A GLOBALIZAÇÃO não é um processo neutro e afeta cada País de forma diferente. Cada País deve saber como lidar com esse processo de forma a defender seus ativos essenciais, seus mercados, seus empregos sem a ILUSÃO vendida por economistas de mercado, de que a “globalização é sempre boa e é inevitável”.

A crise financeira de 2008 e as tensões sociais na Europa e EUA mostram que o processo tem limites, está batendo no teto e um ciclo de reversão do etapas pode estar se aproximando.

TRUMP pode perder a eleição à Casa Branca mas sua aparição como concorrente sério na disputa mostra um termômetro de desconforto social imenso nos EUA, provocado pelo ciclo que eles mesmo desencadearam mas que agora a população vê como um engodo.

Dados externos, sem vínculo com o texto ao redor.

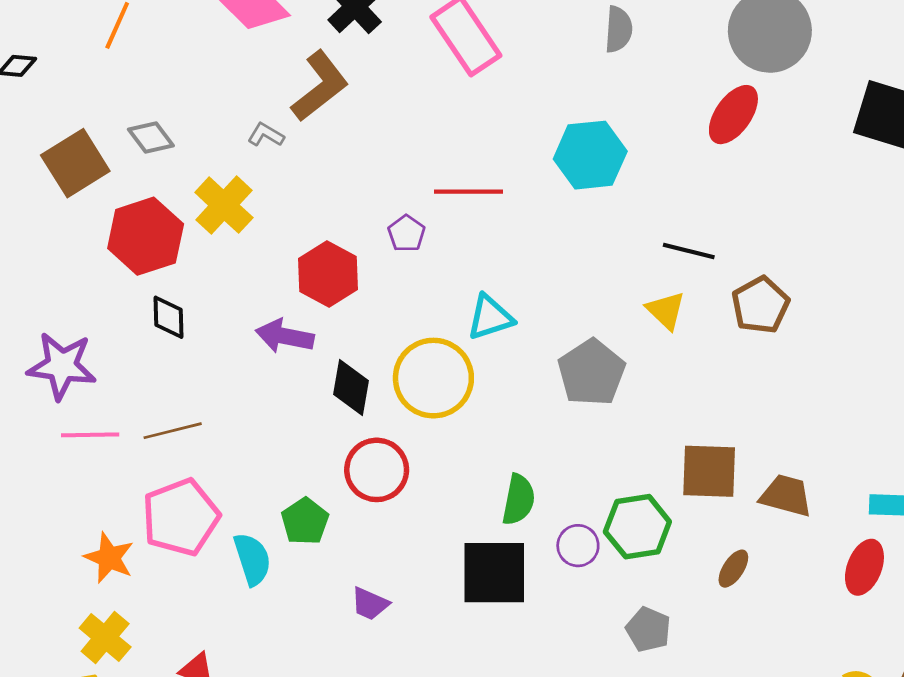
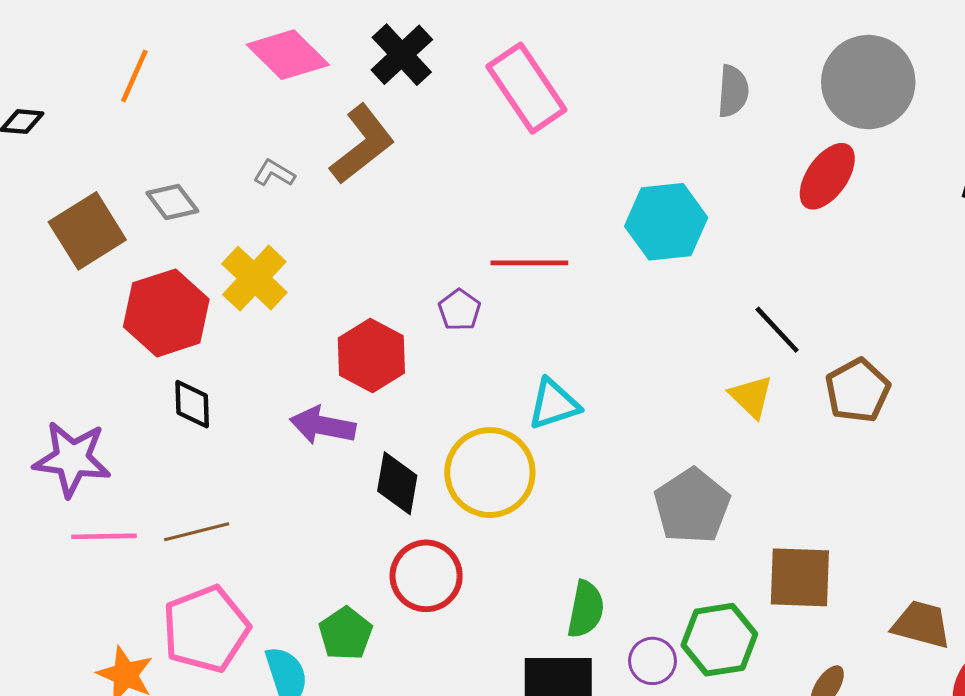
gray semicircle: (619, 29) -> (733, 91), moved
gray L-shape: (266, 135) -> (274, 173), moved
black line: (689, 251) -> (777, 330), turned 33
gray pentagon: (591, 373) -> (692, 506), moved
brown trapezoid: (786, 496) -> (921, 624), moved

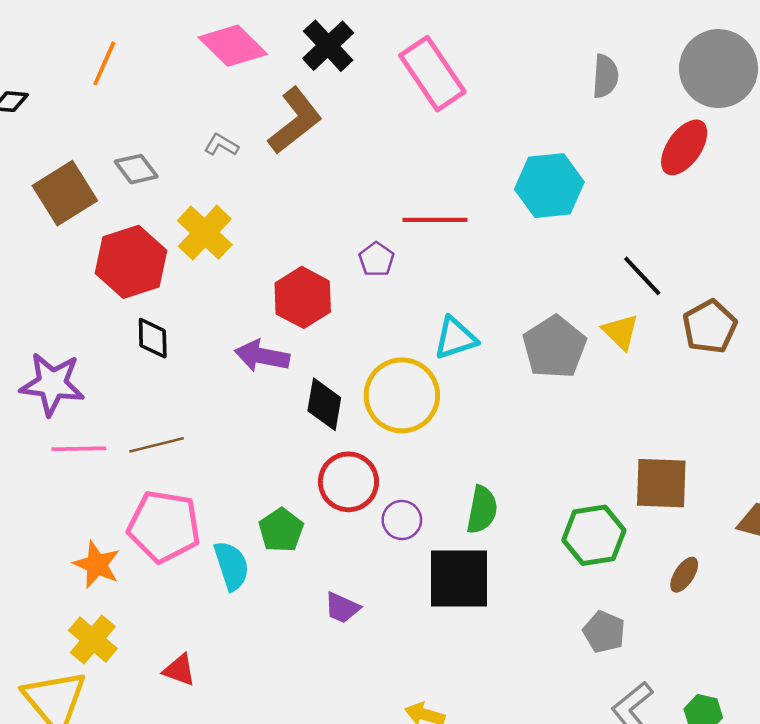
gray pentagon: (692, 506) -> (554, 347), moved
pink pentagon: (206, 629) -> (164, 526), turned 30
purple circle: (652, 661) -> (402, 520), moved

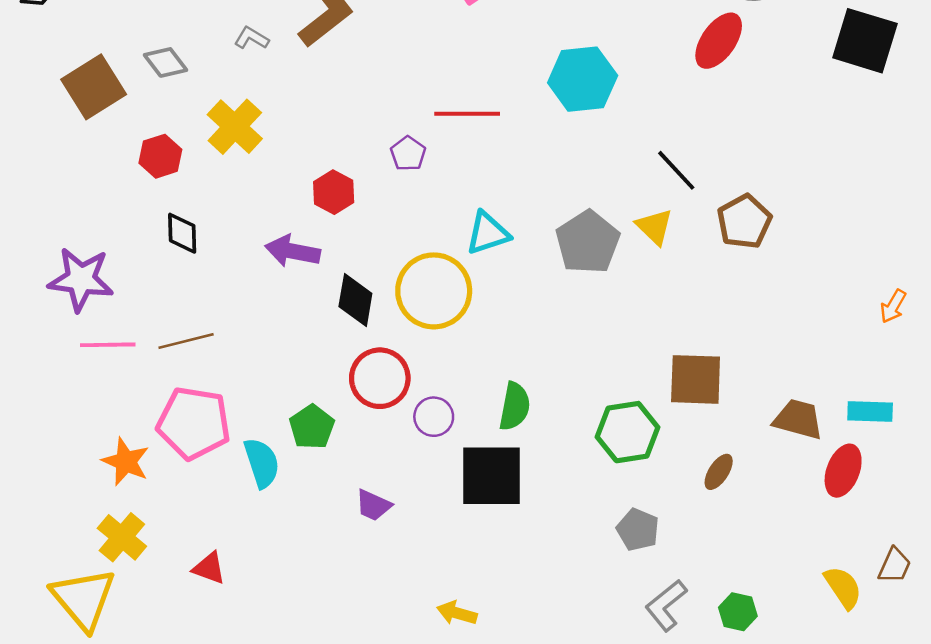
red hexagon: (131, 262) -> (160, 156), size x0.6
red hexagon: (303, 297) -> (334, 192), size x0.7

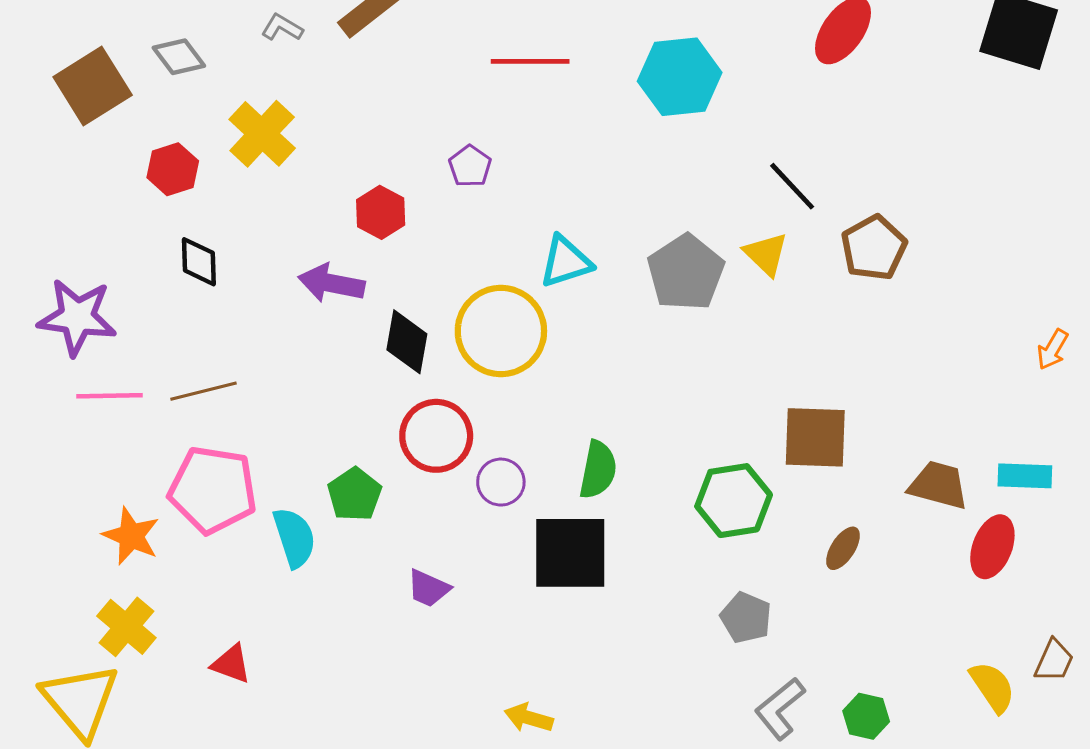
red line: (467, 114) -> (530, 61), moved

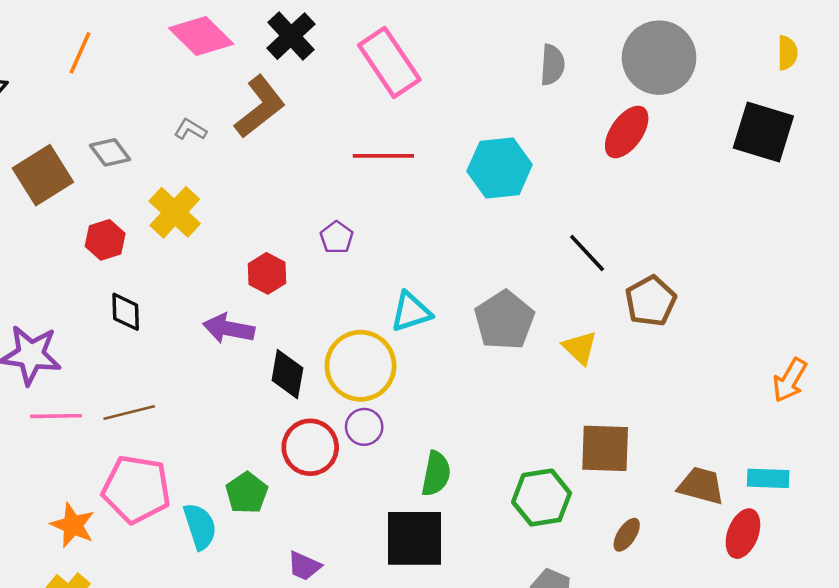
yellow triangle: (766, 254) -> (580, 348), moved
orange arrow: (1053, 350) -> (790, 380), size x1.4
purple circle: (501, 482) -> (364, 427), moved

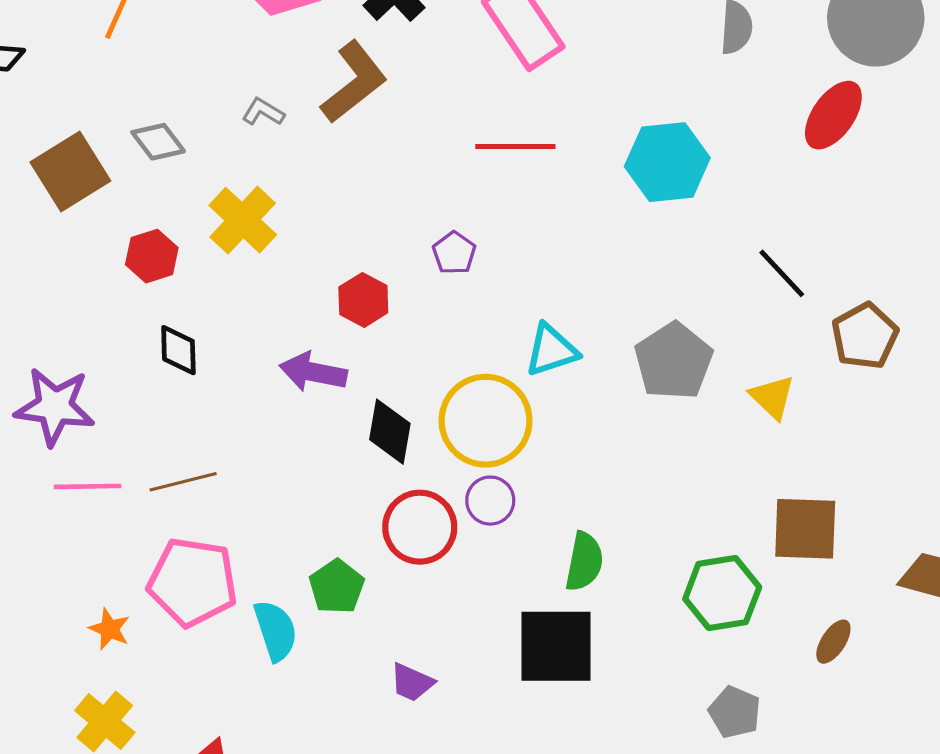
orange star: (73, 525) -> (110, 629), size x0.7

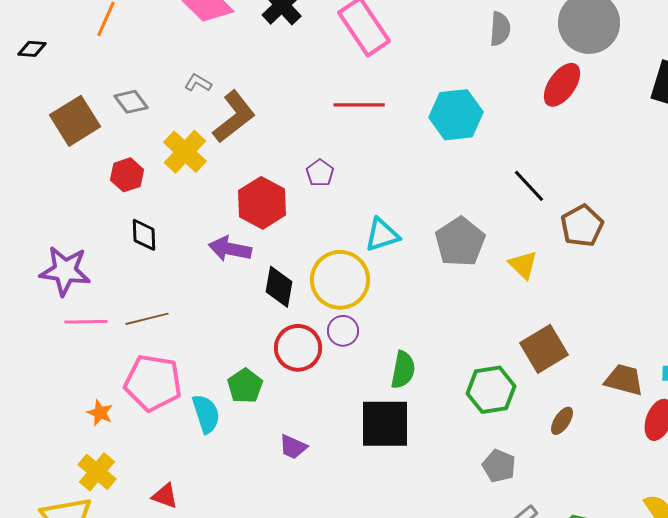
brown L-shape: (354, 82) -> (234, 117), moved
red hexagon: (363, 300) -> (262, 203), size x1.5
brown square: (805, 529) -> (544, 349), turned -33

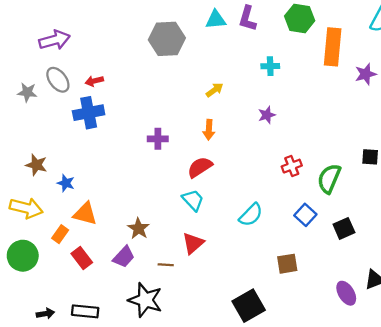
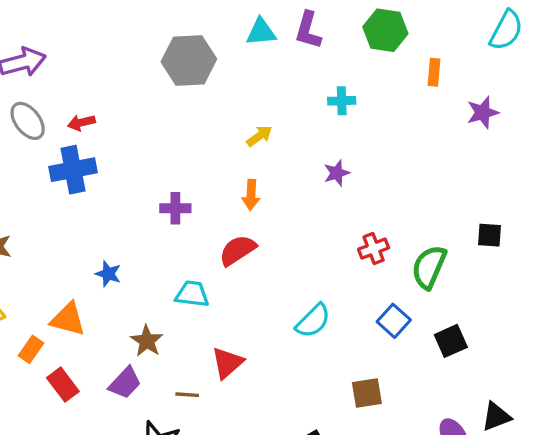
orange rectangle: (333, 47) -> (434, 72), size x0.5
blue star: (66, 183) -> (108, 274), moved
cyan trapezoid: (193, 200) -> (192, 294), moved, turned -40

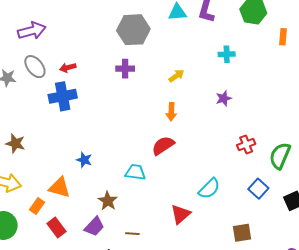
purple cross: (175, 208) -> (125, 69), moved
red triangle: (227, 363) -> (181, 214), moved

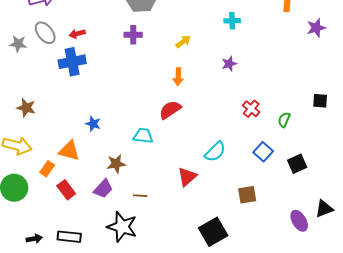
red cross: (246, 144) -> (251, 109), turned -30
green semicircle: (280, 156) -> (284, 120), size x0.6
brown star: (108, 201) -> (116, 164), turned 30

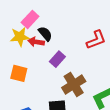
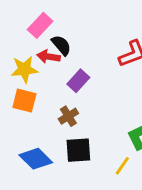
yellow star: (20, 37) -> (24, 69), moved
brown cross: (74, 85) -> (68, 116), moved, size x0.6

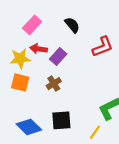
black semicircle: (61, 45) -> (72, 25), moved
purple rectangle: (78, 81) -> (58, 56), moved
brown cross: (68, 116) -> (54, 84), moved

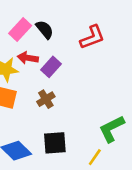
black semicircle: (72, 25) -> (45, 30), moved
red L-shape: (103, 47) -> (92, 37), moved

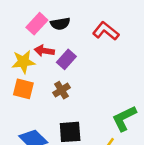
black semicircle: (45, 30) -> (60, 24), turned 120
red L-shape: (92, 37) -> (106, 31), turned -120

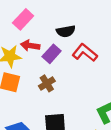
black semicircle: (60, 24) -> (66, 31), moved
red L-shape: (106, 31) -> (85, 53), moved

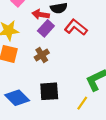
red arrow: (30, 46) -> (41, 14), moved

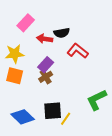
purple rectangle: (46, 28) -> (46, 65), moved
yellow line: (82, 103) -> (66, 119), moved

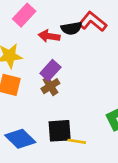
red L-shape: (78, 51) -> (93, 22), moved
yellow line: (66, 119) -> (77, 141), turned 64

A GLOBALIZAÇÃO tem um outro efeito danoso aos Estados nacionais, a dependência excessiva de sua política econômica interna ao mercado financeiro internacional, a ponto do Brasil ter hoje no comando de sua economia dois elementos produzidos pelo sistema financeiro e dele dependentes, com isso manejando toda a política pelo viés de atender aos centros rentistas internacionais e não às necessidades da população brasileira.

A tese de que essa dependência é inevitável é falsa. Ela pode ser graduada para que o País tire proveito da inserção global na medida certa sem sacrificar os interesses essenciais de sua população. O Brasil, ao contrário de países europeus, tem independência alimentar, de combustíveis, de bens básicos, não é dependente absoluto de importação como é o Japão e quase toda a Europa. Essa vantagem natural não está sendo aproveitada, o Brasil hoje operando como se fosse cativo de agências de rating e Wall Street pela mentalidade viciada de sua equipe econômica.

A globalização e seus aspectos deve ser tema de debate essencial no meio político brasileiro acompanhando a discussão que se faz hoje em todo o mundo sobre esse fenômeno histórico, que como todos, tem vários lados.

Publicado em 31/10/2016 em Jornal GGN.